Aim 1: Evaluate the adaptation process of the evidence-based Chinatown Patient Navigation Program utilizing the Dynamic Adaptation Process across rural and urban contexts in Kedougou and Dakar, Senegal. (n=6 clusters)

Aim 2: Conduct an effectiveness-implementation hybrid type 1 stepped-wedge randomized pragmatic trial of the adapted patient navigation program across Kedougou and Dakar, Senegal.

H1 - Participants who receive active navigation services will be more likely to get screened for cervical cancer (primary outcome) and obtain treatment more rapidly. (n=370 women) H2 - Participants who receive patient navigation services and their partners will experience or report fewer intrapersonal- and community-level barriers including cancer-related stigma (secondary outcomes) and lack of autonomy in healthcare decision-making. (n=740 women and men)

Aim 3: Evaluate the implementation outcomes9 (feasibility, acceptability, fidelity, penetrance, sustainability, and cost) of The Adapted Patient Navigation Program across multiple contexts in the Kedougou and Dakar regions, using mixed methods and guided by the Exploration, Preparation, Implementation, Sustainment (EPIS) Framework.(n=96 participants across 6 clusters)

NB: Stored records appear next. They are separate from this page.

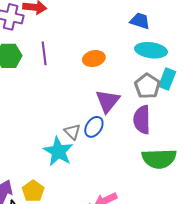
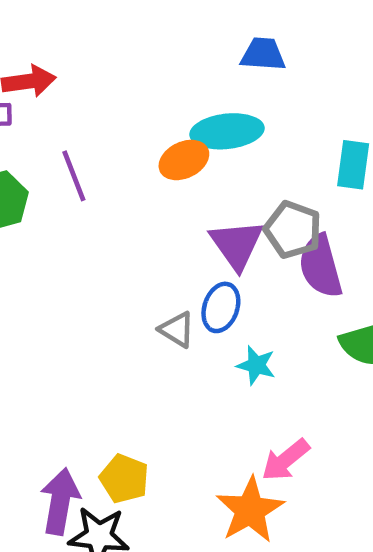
cyan ellipse: (151, 50) -> (227, 131), moved
gray pentagon: (147, 86) -> (293, 230), moved
cyan star: (58, 151) -> (256, 365), moved, size x0.6

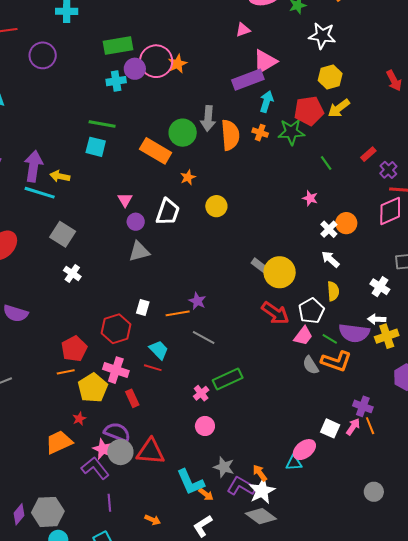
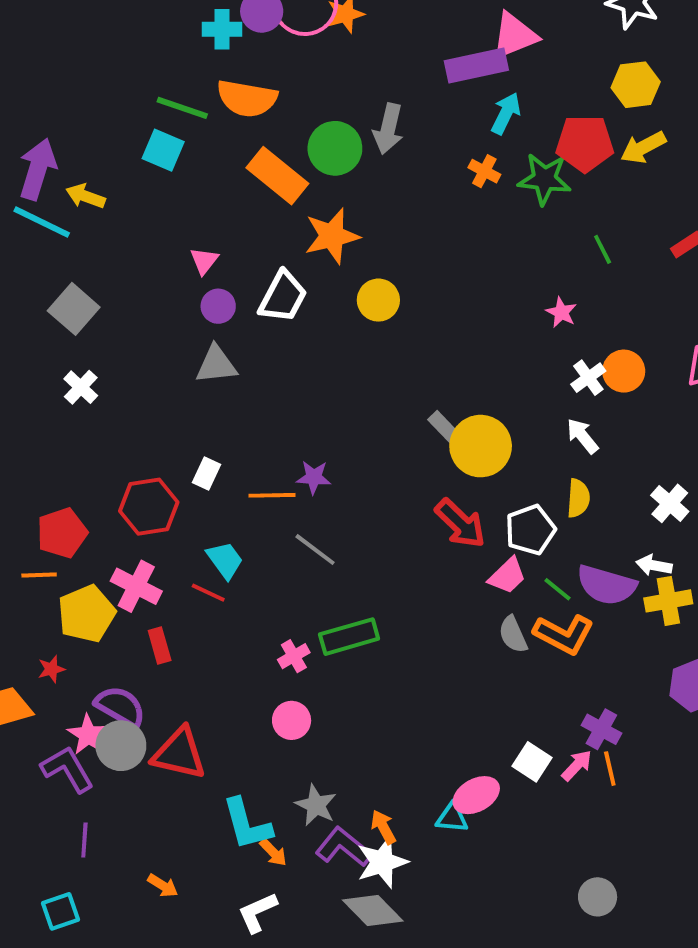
orange semicircle: (230, 135) -> (247, 98), moved, turned 96
orange star: (188, 177) -> (332, 236), size x1.8
purple star: (197, 301) -> (314, 477), turned -30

Aim 1 will adapt the evidence-based Chicago Chinatown Program into the urban and rural Senegal contexts. Investigators will accomplish the EXPLORATION PHASE of Aim 1 by first conducting a multilevel (system/ organization, provider, and client) assessment of stakeholder characteristics relevant to the context of three districts in rural Kedougou and three districts in urban Dakar, Senegal (randomly selected). Contextual assessment will be iterative, capturing data at each interval of the stepped wedge approach. This will continue to inform the iterative adaptation of the program. In the PREPARATION PHASE, investigators will delineate the core elements and adaptable features of the Chinatown Program and describe the iterative adaptation (guided and ad hoc), through a participatory approach, of The Adapted Program across Kedougou and Dakar, Senegal. Next, in the IMPLEMENTATION PHASE, Aim 2, investigators will conduct a stepped-wedge randomized pragmatic trial in three districts in the Kedougou Region and three districts in Dakar to evaluate the impact of The Adapted Program. In order to conduct this trial, investigators will deploy The Adapted Program and evaluate the impact of The Adapted Program on screening uptake and time to treatment initiation (for those with abnormal screening results) within the various contexts across clusters. Investigators will also explore the effect of The Adapted Program on intrapersonal- and community-level barriers. Finally, during the SUSTAINMENT PHASE Aim 3 investigators will evaluate the implementation outcomes of The Adapted Program within the context of these rural and urban districts. Investigators will evaluate the feasibility, acceptability, fidelity, penetrance, sustainability, and cost of The Adapted Program as each district prepares, rolls out, and sustains The Adapted Program in the Kedougou and Dakar regions.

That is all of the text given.